For practical reasons, I decided that the wines I choose should be accessible to everyone at a reasonable price. Thanks to Carolyn E. Hammond's new book Good, Better, Best Wines: A No-Nonsense Guide to Popular Wines, I now have a list of wines to choose from and know what to expect. I decided that every other week I would try a new wine from Hammond's book and see if my experiences coincide with what is stated. Also, I will be doing research on the grapes to discover trade secrets, ideal food pairings, and special techniques in order to get the best experience possible. Hopefully, we will start to appreciate wine and all the subtle unique characteristics that we tend to overlook. Let's uncork this journey and see what happens.

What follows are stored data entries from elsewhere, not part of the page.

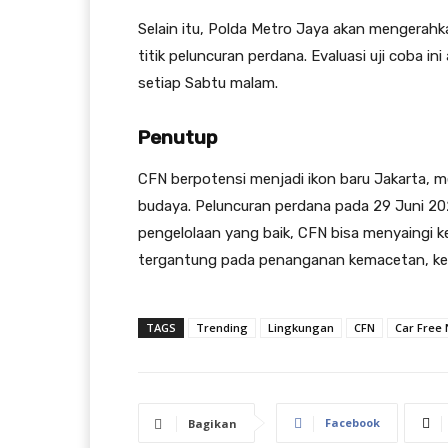
Selain itu, Polda Metro Jaya akan mengerah
titik peluncuran perdana. Evaluasi uji coba 
setiap Sabtu malam.
Penutup
CFN berpotensi menjadi ikon baru Jakarta, m
budaya. Peluncuran perdana pada 29 Juni 20
pengelolaan yang baik, CFN bisa menyaingi k
tergantung pada penanganan kemacetan, ke
TAGS
Trending
Lingkungan
CFN
Car Free 
Facebook
Bagikan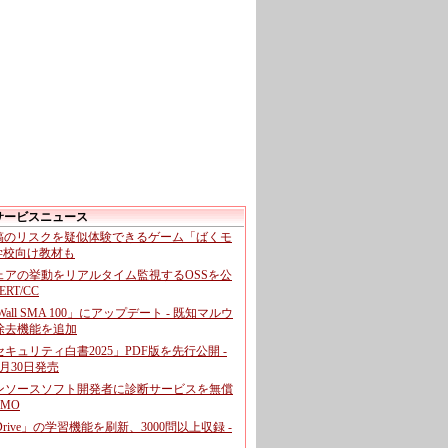
サービスニュース
投稿のリスクを疑似体験できるゲーム「ばくモ
 学校向け教材も
ェアの挙動をリアルタイム監視するOSSを公
CERT/CC
cWall SMA 100」にアップデート - 既知マルウ
除去機能を追加
キュリティ白書2025」PDF版を先行公開 -
月30日発売
ンソースソフト開発者に診断サービスを無償
GMO
pDrive」の学習機能を刷新、3000問以上収録 -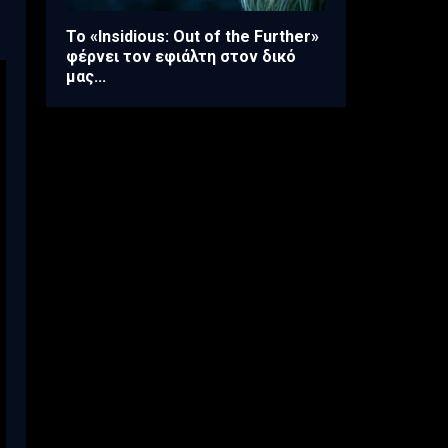
Το «Insidious: Out of the Further»
φέρνει τον εφιάλτη στον δικό
μας...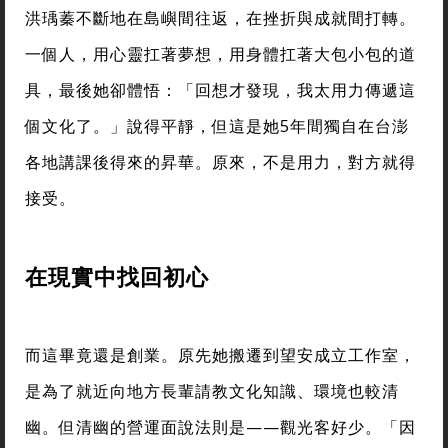
洪瑀蓁不斷地在島嶼間往返，在挫折與成就間打轉。
一個人，用心靈扛著夢想，用身體扛著大包小包的道
具，最後她卻體悟：「回想才發現，我太用力傳遞這
個文化了。」說得平靜，但這是她5年間獨自在台澎
各地講課後得來的昇華。原來，不是用力，對方就得
接受。
在現實中找回初心
而這畢竟還是創業。原先她搬遷到望安成立工作室，
是為了就近向地方長輩請教文化知識、環境也較清
幽。但清幽的營運面說法則是——觀光客好少。「因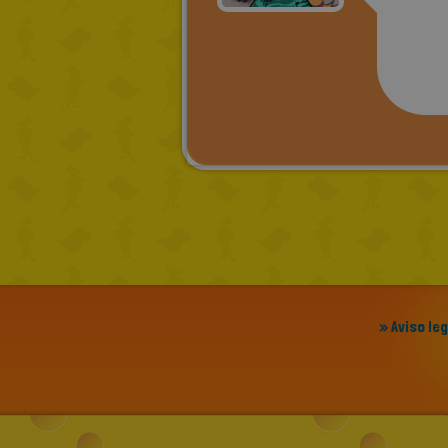
» Aviso le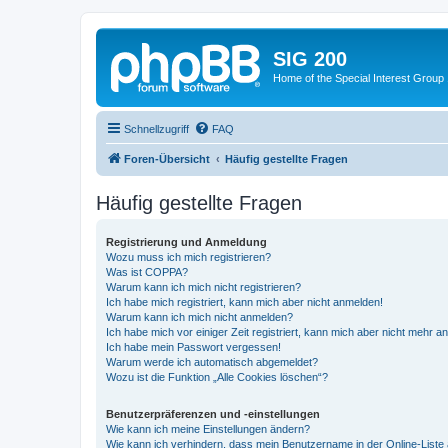
SIG 200
Home of the Special Interest Group
Schnellzugriff
FAQ
Foren-Übersicht
Häufig gestellte Fragen
Häufig gestellte Fragen
Registrierung und Anmeldung
Wozu muss ich mich registrieren?
Was ist COPPA?
Warum kann ich mich nicht registrieren?
Ich habe mich registriert, kann mich aber nicht anmelden!
Warum kann ich mich nicht anmelden?
Ich habe mich vor einiger Zeit registriert, kann mich aber nicht mehr 
Ich habe mein Passwort vergessen!
Warum werde ich automatisch abgemeldet?
Wozu ist die Funktion „Alle Cookies löschen“?
Benutzerpräferenzen und -einstellungen
Wie kann ich meine Einstellungen ändern?
Wie kann ich verhindern, dass mein Benutzername in der Online-Liste 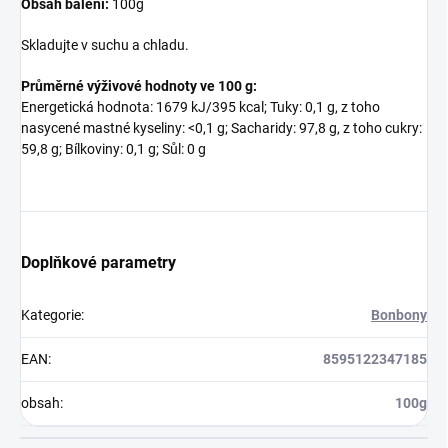
Obsah balení:
100g
Skladujte v suchu a chladu.
Průměrné výživové hodnoty ve 100 g:
Energetická hodnota: 1679 kJ/395 kcal; Tuky: 0,1 g, z toho
nasycené mastné kyseliny: <0,1 g; Sacharidy: 97,8 g, z toho cukry:
59,8 g; Bílkoviny: 0,1 g; Sůl: 0 g
Doplňkové parametry
Kategorie
:
Bonbony
EAN
:
8595122347185
obsah
:
100g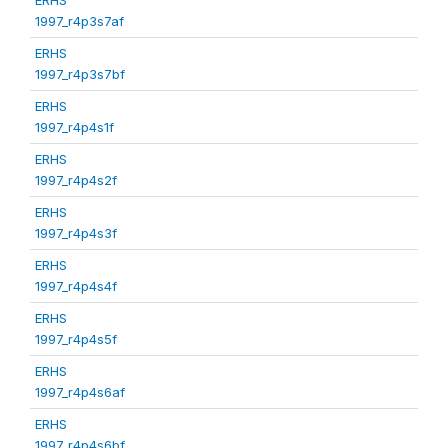
1997_r4p3s7af
ERHS
1997_r4p3s7bf
ERHS
1997_r4p4s1f
ERHS
1997_r4p4s2f
ERHS
1997_r4p4s3f
ERHS
1997_r4p4s4f
ERHS
1997_r4p4s5f
ERHS
1997_r4p4s6af
ERHS
1997_r4p4s6bf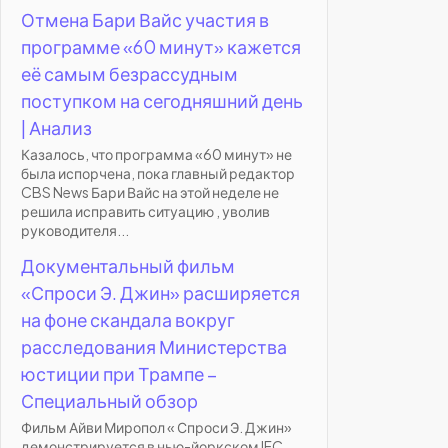
Отмена Бари Вайс участия в
программе «60 минут» кажется
её самым безрассудным
поступком на сегодняшний день
| Анализ
Казалось, что программа «60 минут» не
была испорчена, пока главный редактор
CBS News Бари Вайс на этой неделе не
решила исправить ситуацию , уволив
руководителя...
Документальный фильм
«Спроси Э. Джин» расширяется
на фоне скандала вокруг
расследования Министерства
юстиции при Трампе –
Специальный обзор
Фильм Айви Миропол « Спроси Э. Джин»
демонстрируется в нью-йоркском IFC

I originally wanted to try a White Blend Best ($$) Riunite Bianco, Italy but I couldn't find it so I decided on a Red Blend Best ($$) [yellow tail] Shiraz-Grenache, South Eastern Australia. I purchased the wine on 4/5/11 at Safeway for $7.99 -$2.00 + .55 Tax = $6.54

Hammond's review: Smoky, concentrated, and ripe with a generous kick of spice, it's an easy crowd-pleaser. Full-bodied with 13.5% alcohol. It's really not surprising this is one of America's favorite wines.
"Warning: [yellow tail] is not for those who prefer a bone dry, less fruit-forward style of wine. But those who like this round, fleshy, sweet-fruited style like [yellow tail] a lot!"

My review: For my first attempt at actually tasting wine, it won't come as a surprise that it didn't go quite so well. First off, I didn't have the book handy so I had nothing to reference. Second, I was uncertain of what temperature the wine should be or was at which can drastically alter the entire experience if not served properly. Lastly, I didn't know if decanting or aerating it would make a difference. From what I have studied, only about 5-10% of wines actually benefit from "breathing", the rest can be drank out of the bottle more or less. I decided to play around with various options just to see if it made a huge difference.

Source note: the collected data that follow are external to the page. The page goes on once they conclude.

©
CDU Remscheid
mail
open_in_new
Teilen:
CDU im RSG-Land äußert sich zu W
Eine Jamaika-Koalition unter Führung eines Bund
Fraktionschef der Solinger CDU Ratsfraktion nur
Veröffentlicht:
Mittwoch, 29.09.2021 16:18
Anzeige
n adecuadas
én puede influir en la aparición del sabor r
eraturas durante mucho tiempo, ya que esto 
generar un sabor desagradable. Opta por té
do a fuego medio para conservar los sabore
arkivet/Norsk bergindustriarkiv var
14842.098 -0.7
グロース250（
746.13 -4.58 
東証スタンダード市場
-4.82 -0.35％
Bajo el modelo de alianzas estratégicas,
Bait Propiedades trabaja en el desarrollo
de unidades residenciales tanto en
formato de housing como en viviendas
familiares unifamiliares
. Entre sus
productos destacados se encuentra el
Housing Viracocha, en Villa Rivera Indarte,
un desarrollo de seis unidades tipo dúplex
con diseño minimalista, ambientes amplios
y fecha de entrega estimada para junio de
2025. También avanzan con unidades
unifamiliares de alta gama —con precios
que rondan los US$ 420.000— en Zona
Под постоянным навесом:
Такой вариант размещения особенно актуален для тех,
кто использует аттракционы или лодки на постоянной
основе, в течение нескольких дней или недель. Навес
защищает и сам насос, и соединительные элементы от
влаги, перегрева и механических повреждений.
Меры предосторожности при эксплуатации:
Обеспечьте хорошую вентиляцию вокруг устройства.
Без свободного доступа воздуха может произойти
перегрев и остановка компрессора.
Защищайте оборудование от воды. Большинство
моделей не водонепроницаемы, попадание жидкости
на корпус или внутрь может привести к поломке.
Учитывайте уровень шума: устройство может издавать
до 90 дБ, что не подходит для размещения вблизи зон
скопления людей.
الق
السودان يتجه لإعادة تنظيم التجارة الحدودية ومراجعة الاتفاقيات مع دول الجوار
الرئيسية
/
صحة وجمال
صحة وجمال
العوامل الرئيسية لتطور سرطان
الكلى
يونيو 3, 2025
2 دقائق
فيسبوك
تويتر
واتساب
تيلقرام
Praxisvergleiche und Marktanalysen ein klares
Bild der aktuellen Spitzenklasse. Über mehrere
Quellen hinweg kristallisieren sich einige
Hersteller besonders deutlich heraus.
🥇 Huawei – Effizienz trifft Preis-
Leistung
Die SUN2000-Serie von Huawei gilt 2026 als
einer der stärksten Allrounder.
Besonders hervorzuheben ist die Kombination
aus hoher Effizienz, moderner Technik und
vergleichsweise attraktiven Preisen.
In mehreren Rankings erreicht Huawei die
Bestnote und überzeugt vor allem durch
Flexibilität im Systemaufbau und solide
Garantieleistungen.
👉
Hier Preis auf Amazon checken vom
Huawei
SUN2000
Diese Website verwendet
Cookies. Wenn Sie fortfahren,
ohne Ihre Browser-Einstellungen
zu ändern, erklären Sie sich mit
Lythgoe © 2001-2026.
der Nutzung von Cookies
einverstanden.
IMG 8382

Despite what I did, I was unable to discern the difference it made on the overall experience. As far as what I did experience, there was a sweet aroma of maple syrup mixed with fresh berries. I also noticed a distinct kick to the wine but had a light sweet finish. My friends agreed but admitted that due to their years of cigarette abuse, their palate was unreliable.

Overall, I enjoyed the wine and thought that it was a solid value. After this experience, I realized that this journey will be harder than I had imagined but with a little luck it will all make sense in the end.